At the height of the pandemic, heightened fears and a greater awareness of mortality drove consumers away from annuities and increased demand for life insurance products. Now, as the world enters another year of “post” pandemic life, we’ve seen those fears edged out and replaced with a renewed interest in investing for guaranteed income after retirement.
Consumers’ recent increased interest in annuities is in large part driven by the fear of economic uncertainty and the possibility of a recession, much like during the 2008 financial crisis. Multiple sources show a surge in annuity sales, and it seems consumers are especially interested in purchasing fixed and fixed-indexed annuities – two of the lower risk options available.
With consumers eagerly seeking annuity contracts, many producers feel like now’s a good time for them to hop on the bandwagon and become licensed to sell annuities. However, the complicated world of annuities means license requirements aren’t as straightforward as they are with other lines of authority. So keep reading as we take a deep dive into annuities and break down exactly what a producer* needs to sell these insurance products without any regulatory or legal repercussions.

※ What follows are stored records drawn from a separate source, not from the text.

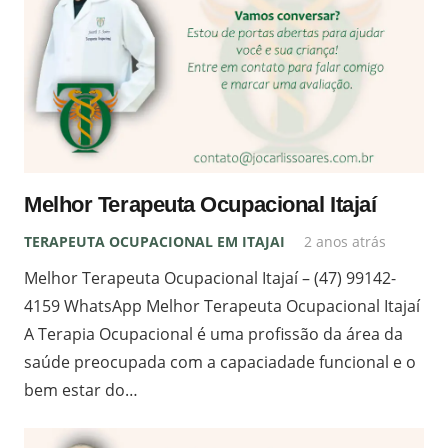
Melhor Terapeuta Ocupacional Itajaí
TERAPEUTA OCUPACIONAL EM ITAJAI
2 anos atrás
Melhor Terapeuta Ocupacional Itajaí – (47) 99142-
4159 WhatsApp Melhor Terapeuta Ocupacional Itajaí
A Terapia Ocupacional é uma profissão da área da
saúde preocupada com a capaciadade funcional e o
bem estar do…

*There is an entire glossary of terms that can be used to describe an insurance professional who specializes in selling annuity products. For the sake of consistency and to avoid confusion we will mainly refer to these individuals as producers.
What is an annuity?
An annuity is a contract between a consumer and an insurer in which the consumer (or beneficiary) makes a payment or series of payments in exchange for regular disbursements from their insurer at a later time. In other words, an annuity offers consumers a guaranteed future retirement income in exchange for a premium paid in advance.

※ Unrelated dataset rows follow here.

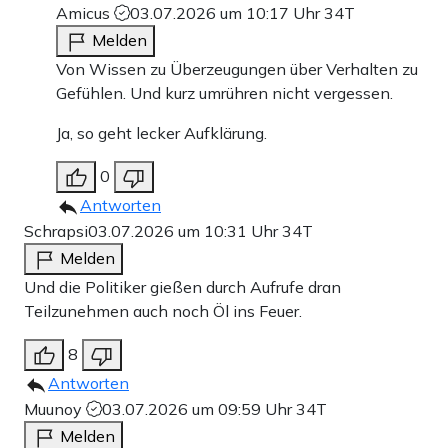
Amicus
03.07.2026 um 10:17 Uhr
34T
Melden
Von Wissen zu Überzeugungen über Verhalten zu
Gefühlen. Und kurz umrühren nicht vergessen.
Ja, so geht lecker Aufklärung.
0
Antworten
Schrapsi
03.07.2026 um 10:31 Uhr
34T
Melden
Und die Politiker gießen durch Aufrufe dran
Teilzunehmen auch noch Öl ins Feuer.
8
Antworten
Muunoy
03.07.2026 um 09:59 Uhr
34T
Melden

If that definition sounds a little vague, it’s because annuities are hard to define. This is due to the plethora of different annuity types that exist based on the variety of ways income is built, calculated, credited, and paid out. For now, we’ll discuss three of the more common types of annuities: Fixed, variable, and indexed.
What is a fixed annuity?
Often thought of as “set it and forget it” contracts, fixed annuities pay out a set and guaranteed amount. Fixed annuities are perfect for today’s risk averse consumers, as they’re not tied to the performance of a stock market index. Buyers don’t have to worry about market risk and can calculate their exact minimum earnings with a fixed annuity. On the downside, should market conditions improve over time, the beneficiary doesn’t receive a higher payout than their contract specifies.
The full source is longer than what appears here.